Since beets are wind pollinated, be sure to separate them from other varieties of chard and beet by at least two miles to preserve genetic purity. Beet plants must weather the winter in order to produce seed. In warmer climates, simply mulch the plants. In cooler climates, dig up the roots and store them in sand, without the roots touching each other, in a cool and humid location – plant them again in early spring. The plants will soon go to seed in the spring; wait until the seed heads are fully grown and dry before removing them. The seeds will readily come off the stems after they are completely dry. Store the seed in a cool, dry place for up to five years.

Common Pests

Aphids: The common name for many species of aphids that infect gardens is plant lice, as that is exactly what they look like. Aphids sucks plant juices, weakening the leaves and the stems. Fortunately there are a dozen major predators to every type of aphid. The most common predator are the lady beetle, small wasps, syrphid fly larvae, and lacewings. Most of the time insecticide is not needed for removing aphids, a strong stream of water from the hose will do just fine, as will soapy water.

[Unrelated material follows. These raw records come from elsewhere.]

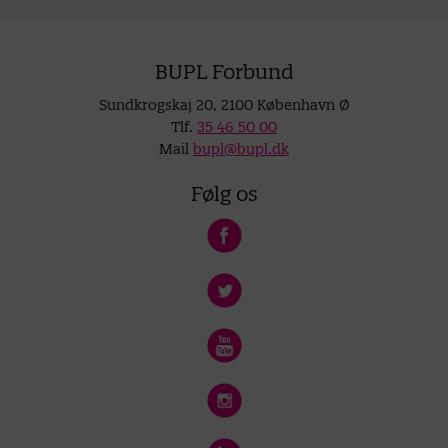
BUPL Forbund
Sundkrogskaj 20, 2100 København Ø
Tlf.
35 46 50 00
Mail
bupl@bupl.dk
Følg os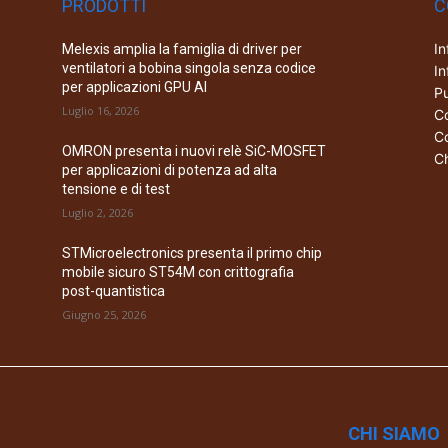
PRODOTTI
C
In
Melexis amplia la famiglia di driver per
ventilatori a bobina singola senza codice
In
per applicazioni GPU AI
Pu
Luglio 16, 2026
Co
Co
OMRON presenta i nuovi relè SiC-MOSFET
Ch
per applicazioni di potenza ad alta
tensione e di test
Luglio 2, 2026
STMicroelectronics presenta il primo chip
mobile sicuro ST54M con crittografia
post-quantistica
Giugno 25, 2026
CHI SIAMO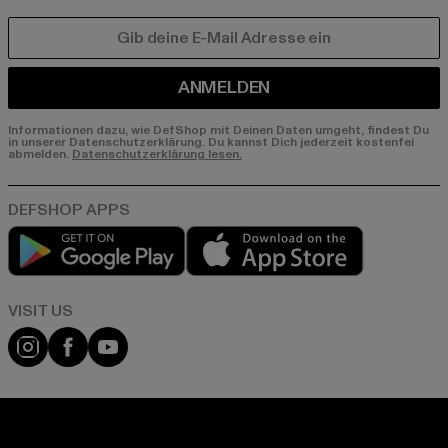
E-MAIL
ANMELDEN
Informationen dazu, wie DefShop mit Deinen Daten umgeht, findest Du
in unserer Datenschutzerklärung. Du kannst Dich jederzeit kostenfei
abmelden.
Datenschutzerklärung lesen.
Play market
App store
Visit our Instagram page:
Visit our Facebook page:
Visit our YouTube channel:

Leaf Miners: Pale tracings on leaves that look like the meandering trail of a worm are the work of leaf miners. They are actually tiny fly larvae that are difficult to catch in the act of eating. They lurk inside the leaf, often as whitish bulges, and are most often seen on birch trees, beets, columbine, Swiss chard, and spinach. The adults are small flies that emerge in the summer. Should miners attack a certain crop each summer, monitor when the damage starts and cover the plants with floating row covers during the weeks when miners are expected to appear.